*TRY IT:*
In the copy, every line of the material that follows must appear exactly, and no pictures should.

*SOURCE RECORDS:*
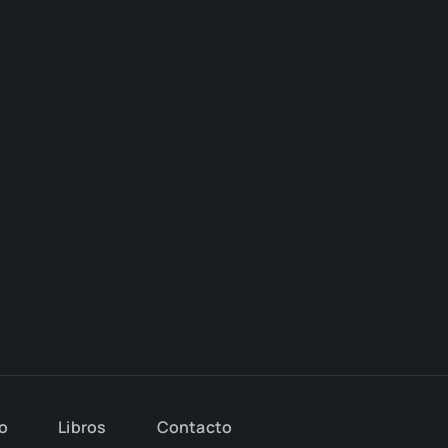
io
Libros
Con­tac­to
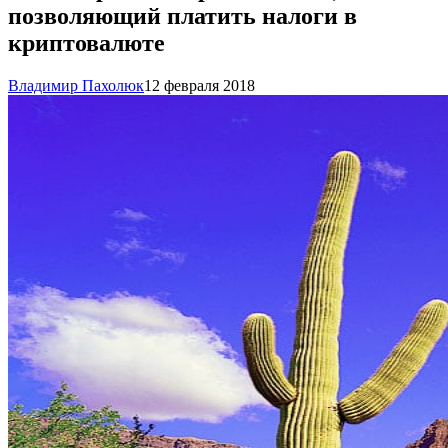
позволяющий платить налоги в
криптовалюте
Владимир Пахолюк
12 февраля 2018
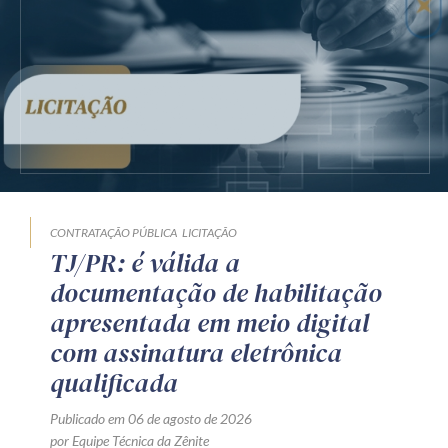
CONTRATAÇÃO PÚBLICA
LICITAÇÃO
TJ/PR: é válida a
documentação de habilitação
apresentada em meio digital
com assinatura eletrônica
qualificada
Publicado em 06 de agosto de 2026
por Equipe Técnica da Zênite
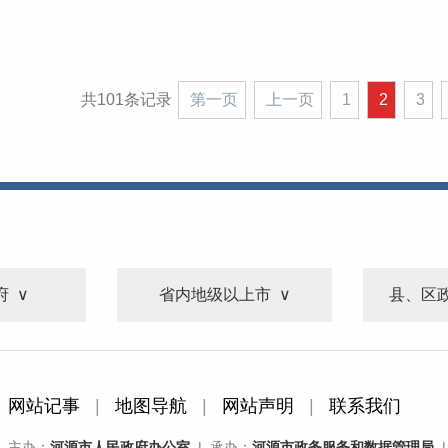
共101条记录
第一页
上一页
1
2
3
府
省内地级以上市
县、区
网站记事
|
地图导航
|
网站声明
|
联系我们
主办：
河源市人民政府办公室
| 承办：
河源市政务服务和数据管理局
|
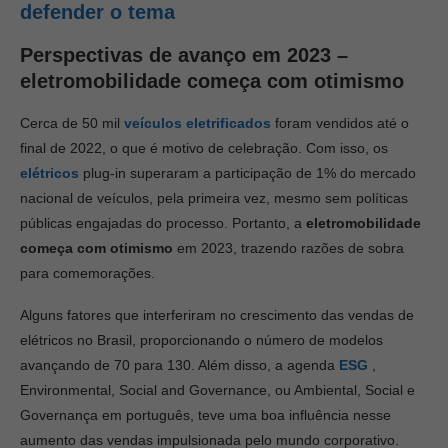
defender o tema
Perspectivas de avanço em 2023 –
eletromobilidade começa com otimismo
Cerca de 50 mil
veículos eletrificados
foram vendidos até o
final de 2022, o que é motivo de celebração. Com isso, os
elétricos
plug-in superaram a participação de 1% do mercado
nacional de veículos, pela primeira vez, mesmo sem políticas
públicas engajadas do processo. Portanto, a
eletromobilidade
começa com otimismo
em 2023, trazendo razões de sobra
para comemorações.
Alguns fatores que interferiram no crescimento das vendas de
elétricos no Brasil, proporcionando o número de modelos
avançando de 70 para 130. Além disso, a agenda
ESG
,
Environmental, Social and Governance, ou Ambiental, Social e
Governança em português, teve uma boa influência nesse
aumento das vendas impulsionada pelo mundo corporativo.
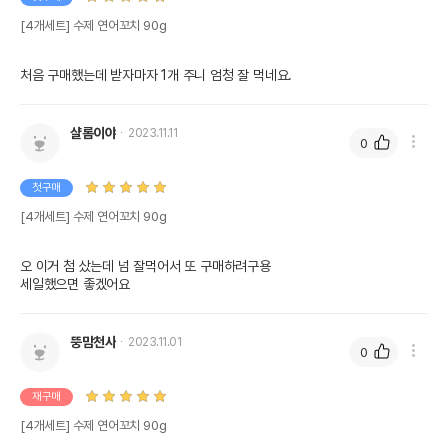
[4개세트] 수제 연어꼬치 90g
처음 구매했는데 받자마자 1개 주니 엄청 잘 먹네요.
샬롬이야
2023.11.11
0
첫구매
[4개세트] 수제 연어꼬치 90g
오 이거 첨 샀는데 넘 잘먹어서 또 구매하려구용 

세일했으면 좋겠어요
뚱맘천사
2023.11.01
0
재구매
[4개세트] 수제 연어꼬치 90g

*ANSWER FOR THE TASK:*
io
Libros
Con­tac­to
позволяющий платить налоги в
криптовалюте
Владимир Пахолюк
12 февраля 2018
CONTRATAÇÃO PÚBLICA
LICITAÇÃO
TJ/PR: é válida a
documentação de habilitação
apresentada em meio digital
com assinatura eletrônica
qualificada
Publicado em 06 de agosto de 2026
por Equipe Técnica da Zênite
共101条记录
第一页
上一页
1
2
3
府
省内地级以上市
县、区
网站记事
|
地图导航
|
网站声明
|
联系我们
主办：
河源市人民政府办公室
| 承办：
河源市政务服务和数据管理局
|
defender o tema
Perspectivas de avanço em 2023 –
eletromobilidade começa com otimismo
Cerca de 50 mil
veículos eletrificados
foram vendidos até o
final de 2022, o que é motivo de celebração. Com isso, os
elétricos
plug-in superaram a participação de 1% do mercado
nacional de veículos, pela primeira vez, mesmo sem políticas
públicas engajadas do processo. Portanto, a
eletromobilidade
começa com otimismo
em 2023, trazendo razões de sobra
para comemorações.
Alguns fatores que interferiram no crescimento das vendas de
elétricos no Brasil, proporcionando o número de modelos
avançando de 70 para 130. Além disso, a agenda
ESG
,
Environmental, Social and Governance, ou Ambiental, Social e
Governança em português, teve uma boa influência nesse
aumento das vendas impulsionada pelo mundo corporativo.
[4개세트] 수제 연어꼬치 90g
처음 구매했는데 받자마자 1개 주니 엄청 잘 먹네요.
샬롬이야
2023.11.11
0
첫구매
[4개세트] 수제 연어꼬치 90g
오 이거 첨 샀는데 넘 잘먹어서 또 구매하려구용 

세일했으면 좋겠어요
뚱맘천사
2023.11.01
0
재구매
[4개세트] 수제 연어꼬치 90g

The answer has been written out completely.